11 yaş ve üstü: Artık ölüm algısı erişkin gibidir. 11 yaş üstü çocuklar, ölümün ne olduğunu ve sonuçlarını anlar, ölüme ilişkin endişe duyarlar. Hiç tepki vermeyebilecekleri gibi, öfke, kızgınlık, içe kapanma, yalnız kalıp ağlama gibi tepkiler verebilirler. Kaybettikleri ebeveynine ait eşyaları kullanma, onun gibi davranmaya çalışma görülebilir. Gelecek kaygıları artabilir. Ergenlerde özellikle öfke belirgin olabilir.
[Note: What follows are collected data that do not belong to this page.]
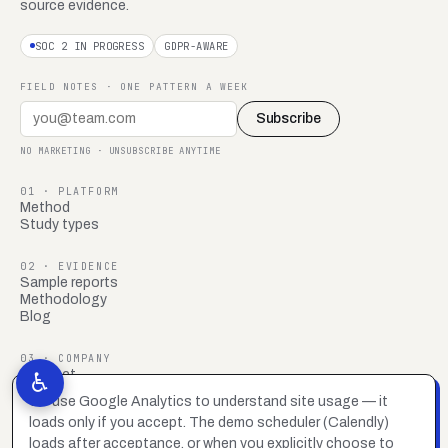
source evidence.
SOC 2 IN PROGRESS
GDPR-AWARE
FIELD NOTES · ONE PATTERN A WEEK
Subscribe
NO MARKETING · UNSUBSCRIBE ANYTIME
01 · PLATFORM
Method
Study types
02 · EVIDENCE
Sample reports
Methodology
Blog
03 · COMPANY
Contact
♿
FAQ
We use Google Analytics to understand site usage — it
Brand system
loads only if you accept. The demo scheduler (Calendly)
Privacy policy
Accessibility statement
loads after acceptance, or when you explicitly choose to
ŞOK VE ÖFKE YASIN SÜREÇLERİDİR
Yas, kayıp sonrası yaşanması gereken bir süreçtir. Çünkü, ebeveyn kaybı çocuk için önemli bir travmadır. Ancak yaşanmayan ya da uzayan yas ciddi sorun haline gelir. Kayıp sonrası yaşanan yasın ilk evresi şoktur. Bir hissizlik, ne olduğunu anlamama, tepkisizlik, adeta donup kalma şeklinde tanımlanabilir. Kısa sürede geçmesi beklenir. Onu bir öfke dönemi takip eder. Kayba inanmama, isyan etme, öfkelenme bu dönemin özellikleridir. Ölenin artık geri gelmeyeceğinin anlaşılmasıyla ümitsizlik devresi başlar. Huzursuzluk, içe kapanma, depresyona kadar gidebilen üzüntü oluşur. Yasın son ve beklenen evresi kabullenmedir. Kaybın kabullenilerek, ayrılığın gerçekleşmesi ölenle sağlıklı özdeşimin kurulup, yeni yaşamın devamını sağlar. Bu devrelerin sağlıklı yaşanması için çocuğun desteklenmesi, paylaşmak istediklerini paylaşması, duygularını aktarması için olanak sağlanmalıdır. Çocuk, bir ebeveyn kaybederken, diğer ebeveyn de bir eş kaybettiği ve aynı süreçleri yaşadığı için çocuğa destek olamayabilir. Eğer başka destekler yoksa çocuklar yas dönemini yaşarken zorluk çeker. Hem çocukların hem de erişkinlerin bu dönemleri yaşayarak, kabullenme aşamasına gelebilmesi için ölüm kesinleşmelidir. Bu nedenle artık canlı olarak çıkma şansları olmadığı bilinen maden işçileri, depremzedeler yakınları tarafından umutla günlerce beklenir, ölüsü görülmek istenir. Yası yaşamak demek her şeyin bitmesi demek değildir. Çocukların üzüntüleri değişik şekillerde zaman zaman ortaya çıkacaktır. Özellikle yakınlarına öfke, zaman zaman aniden ağlama, özlem, bedensel yakınmalar, daha küçük bir çocuk gibi davranma, kabus görme şeklinde görülebilir. Çocuğa duygularını paylaşma ve yaşama şansı verilmelidir. Destek olmadığında, ölümle baş edilemediğinde bu travmanın uzun süren belirtileri gözlenir. Uyku bozukluğu, iştah kaybı, okul sorunları, arkadaş ilişkilerinde bozulma, ölerek kaybettiği kişiye ulaşma arzusu, depresyon, aşırı kaygı ve diğer ebeveyni kaybetme korkusu gibi davranış sorunları ortaya çıkabilir. O zaman bir uzman yardımı alma zamanı gelmiş demektir.